Spotify propose de booster les titres de jeunes artistes... en échange de moins d'argent

Depuis novembre, Spotify teste le mode Discovery. Le deal est simple : la plateforme propose de mettre en avant certains titres choisis par un artiste et son label, en échange d’une baisse de royalties. Une proposition maladroite, alors que la colère des musiciens mal payés par le streaming monte partout dans le monde. Même le Congrès américain a récemment exprimé ses doutes.
  • Le 28 octobre, l’Union Of Musicians Around The World (UMAW) lançait la pétition Justice At Spotify. Elle contient de nombreuses demandes, en particulier une hausse des droits de streaming jusqu’à 1 centime par écoute, ou bien plus de transparence sur le versement de ces droits. La pétition est encore en ligne, avec près de 30 000 signataires, dont 660 artistes tels King Gizzard & The Lizard Wizard, DIIV, Deerhoof ou Ezra Furman. Justice At Spotify est devenu un véritable mouvement, avec une manifestation organisée le 15 mars dernier dans 31 villes du monde entier.

    Le 2 novembre, Spotify annonçait son Discovery Mode, proposant de booster un titre sur la plateforme. L’artiste et le label n’ont rien à payer pour cela, mais « à la place, les ayant droits accepteront de percevoir des royalties à un taux promotionnel ». Autrement dit, un taux réduit, bien qu’on ignore encore le montant exact. On peut admirer le sens du timing. Mais l’entreprise suédoise affirme que cette nouvelle fonctionnalité peut être une chance. Pour eux, cela peut permettre de refaire vivre un titre bien après sa date de sortie. Le mode est toujours en cours d'expérimentation auprès de certains artistes des États-Unis.

    Plus exactement, ce mode ne fonctionne qu’avec les modes Radio et Autoplay de Spotify. Lorsqu’un ou plusieurs morceaux sont ajoutés à ce Discovery, cela ajoute un signal parmi les dizaines employés par les algorithmes. Ainsi, Spotify « ne garantit pas le placement » systématique des titres choisis. Mais les artistes peuvent choisir d’interrompre ce mode à tout moment, s’ils ne sont pas satisfaits. L’entreprise reste cependant confiante : « Si un morceau marche bien, les ayants droits pourront avoir un retour sur investissement » déclare Charleton Lamb, responsable marketing, au site MusicAlly. Pour lui, le boost du titre lui permettra de rapporter plus qu’il n’aurait fait naturellement, malgré le taux réduit.

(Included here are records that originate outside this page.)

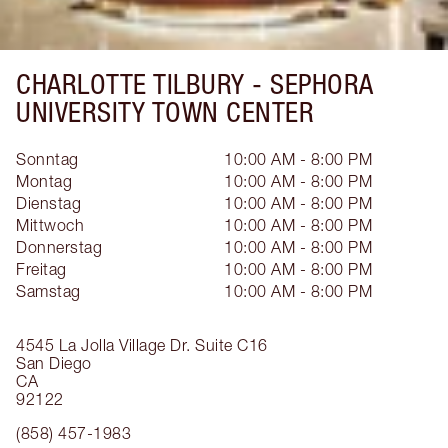
CHARLOTTE TILBURY -
SEPHORA
UNIVERSITY TOWN CENTER
Sonntag
10:00 AM - 8:00 PM
Montag
10:00 AM - 8:00 PM
Dienstag
10:00 AM - 8:00 PM
Mittwoch
10:00 AM - 8:00 PM
Donnerstag
10:00 AM - 8:00 PM
Freitag
10:00 AM - 8:00 PM
Samstag
10:00 AM - 8:00 PM
4545 La Jolla Village Dr.
Suite C16
San Diego
CA
92122
(858) 457-1983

    Ces arguments n’ont pas vraiment convaincu les artistes. Plus encore : le Congrès des États-Unis a exprimé ses doutes, dans une lettre datée du 2 juin, adressée au PDG de Spotify Daniel Ek. Les représentants Jerry Nadler et Hank Johnson Jr. Craignent notamment « un nivellement par le bas, où artistes et labels se sentiront contraints d’accepter une baisse de royalties pour émerger d’un environnement musical encombré et compétitif ». Ils doutent de l’efficacité d’un tel programme : s’il est vraiment efficace, tout le monde y recourrait, et son effet positif serait annulé. Ne resterait qu’une baisse de royalties. La lettre se conclut sur cinq questions afin d’éclaircir ces doutes, avec une réponse exigée d’ici le 16 juin.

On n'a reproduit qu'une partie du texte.